Mother of Liu Zixun, rival claimant of Liu Song; presumably Empress Dowager

Shuyuan Chen (5th century – September 19, 466), personal name unknown, was a concubine consort of Emperor Xiaowu of Song; as mother of rival emperor Liu Zixun, she was presumably honored as empress dowager before her execution upon the fall of Zixun.

== As imperial consort ==
As a concubine consort of Emperor Xiaowu, Chen carried the second rank of Shuyuan. In 456, she bore Emperor Xiaowu his third son Liu Zixun.
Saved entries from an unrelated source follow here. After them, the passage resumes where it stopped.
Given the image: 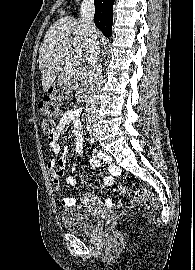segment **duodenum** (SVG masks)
Returning <instances> with one entry per match:
<instances>
[{
	"label": "duodenum",
	"mask_w": 195,
	"mask_h": 270,
	"mask_svg": "<svg viewBox=\"0 0 195 270\" xmlns=\"http://www.w3.org/2000/svg\"><path fill=\"white\" fill-rule=\"evenodd\" d=\"M73 73H74L73 66L71 64H67L64 70L65 77L70 78L73 76ZM89 90H90V87L88 85L80 89V91L78 92V98L80 101L85 102L88 100Z\"/></svg>",
	"instance_id": "1"
}]
</instances>
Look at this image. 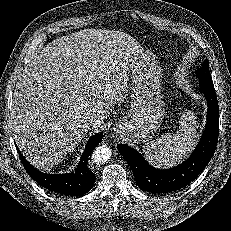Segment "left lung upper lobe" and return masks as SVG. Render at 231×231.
Here are the masks:
<instances>
[{"mask_svg":"<svg viewBox=\"0 0 231 231\" xmlns=\"http://www.w3.org/2000/svg\"><path fill=\"white\" fill-rule=\"evenodd\" d=\"M196 76L199 78V80L212 82V78L209 72V63L207 59L204 61L202 67L196 70Z\"/></svg>","mask_w":231,"mask_h":231,"instance_id":"left-lung-upper-lobe-1","label":"left lung upper lobe"}]
</instances>
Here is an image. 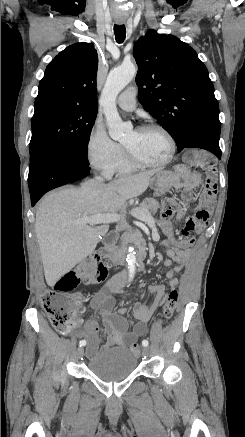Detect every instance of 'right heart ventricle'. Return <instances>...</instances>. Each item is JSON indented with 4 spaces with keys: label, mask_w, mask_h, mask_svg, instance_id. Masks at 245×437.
Returning <instances> with one entry per match:
<instances>
[{
    "label": "right heart ventricle",
    "mask_w": 245,
    "mask_h": 437,
    "mask_svg": "<svg viewBox=\"0 0 245 437\" xmlns=\"http://www.w3.org/2000/svg\"><path fill=\"white\" fill-rule=\"evenodd\" d=\"M139 169L138 166L131 163L125 156L124 152L117 165L114 168L113 173L117 175L129 174L137 171Z\"/></svg>",
    "instance_id": "1"
}]
</instances>
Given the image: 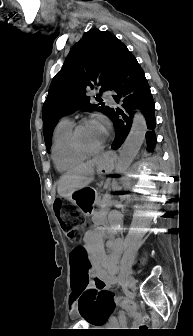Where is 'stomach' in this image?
Returning a JSON list of instances; mask_svg holds the SVG:
<instances>
[{"label": "stomach", "instance_id": "obj_1", "mask_svg": "<svg viewBox=\"0 0 193 336\" xmlns=\"http://www.w3.org/2000/svg\"><path fill=\"white\" fill-rule=\"evenodd\" d=\"M114 160L115 156L113 153L104 154L102 161L96 166L97 172L100 174L110 173L114 167ZM96 198V193L88 187L78 189L70 195V200L86 215L90 214Z\"/></svg>", "mask_w": 193, "mask_h": 336}]
</instances>
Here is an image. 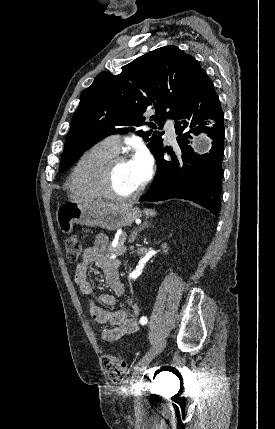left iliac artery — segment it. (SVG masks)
<instances>
[{
	"label": "left iliac artery",
	"instance_id": "44dca946",
	"mask_svg": "<svg viewBox=\"0 0 275 429\" xmlns=\"http://www.w3.org/2000/svg\"><path fill=\"white\" fill-rule=\"evenodd\" d=\"M147 322H148L147 317L143 316V317H141V318H140V324H141V325H146V324H147Z\"/></svg>",
	"mask_w": 275,
	"mask_h": 429
}]
</instances>
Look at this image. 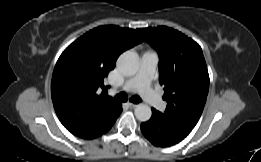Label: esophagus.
<instances>
[{"instance_id":"esophagus-1","label":"esophagus","mask_w":261,"mask_h":162,"mask_svg":"<svg viewBox=\"0 0 261 162\" xmlns=\"http://www.w3.org/2000/svg\"><path fill=\"white\" fill-rule=\"evenodd\" d=\"M128 105L131 107V108H135L138 106V104H135V103H128Z\"/></svg>"}]
</instances>
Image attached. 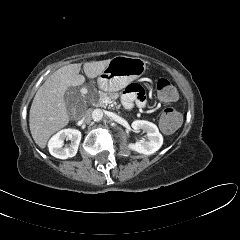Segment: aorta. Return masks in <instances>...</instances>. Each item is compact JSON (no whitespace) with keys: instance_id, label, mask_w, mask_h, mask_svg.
I'll list each match as a JSON object with an SVG mask.
<instances>
[{"instance_id":"1","label":"aorta","mask_w":240,"mask_h":240,"mask_svg":"<svg viewBox=\"0 0 240 240\" xmlns=\"http://www.w3.org/2000/svg\"><path fill=\"white\" fill-rule=\"evenodd\" d=\"M92 118L94 121H100L103 118V112L101 109H94L92 112Z\"/></svg>"}]
</instances>
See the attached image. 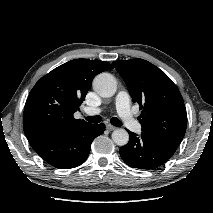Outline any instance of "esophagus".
<instances>
[{
    "label": "esophagus",
    "instance_id": "1",
    "mask_svg": "<svg viewBox=\"0 0 213 213\" xmlns=\"http://www.w3.org/2000/svg\"><path fill=\"white\" fill-rule=\"evenodd\" d=\"M106 129L109 130V131H113V130L116 129V127L111 125V124H106Z\"/></svg>",
    "mask_w": 213,
    "mask_h": 213
}]
</instances>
Neither she nor her son was favored by Emperor Xiaowu.

== As princess dowager ==
In 464 when Emperor Xiaowu died, with Zixun having been created Prince of Jin'an and appointed governor of Jiang Province, Shuyuan Chen was created Princess Dowager of Jin'an and sent to live with her son.

== As empress dowager ==
In January 466, Liu Ziye successor of Emperor Xiaowu was killed, and his uncle Liu Yu, Prince of Xiangdong succeeded as Emperor Ming of Liu Song; he forced Liu Zishang, Prince of Yuzhang and second son of Emperor Xiaowu, to commit suicide, making Zixun the eldest living son of Emperor Xiaowu. Later in 466, local officials led by Deng Wan, chief of staff of Zixun, supported Zixun as a rival emperor. Shuyuan Chen was presumably honored as empress dowager, although it was not clearly recorded.

Initially, Zixun received support from most states and counties, but was suppressed seven months later; both Zixun and Empress Dowager Chen were executed by Shen Youzhi, a general of Emperor Ming, upon the sack of Xunyang capital of Jiang Province.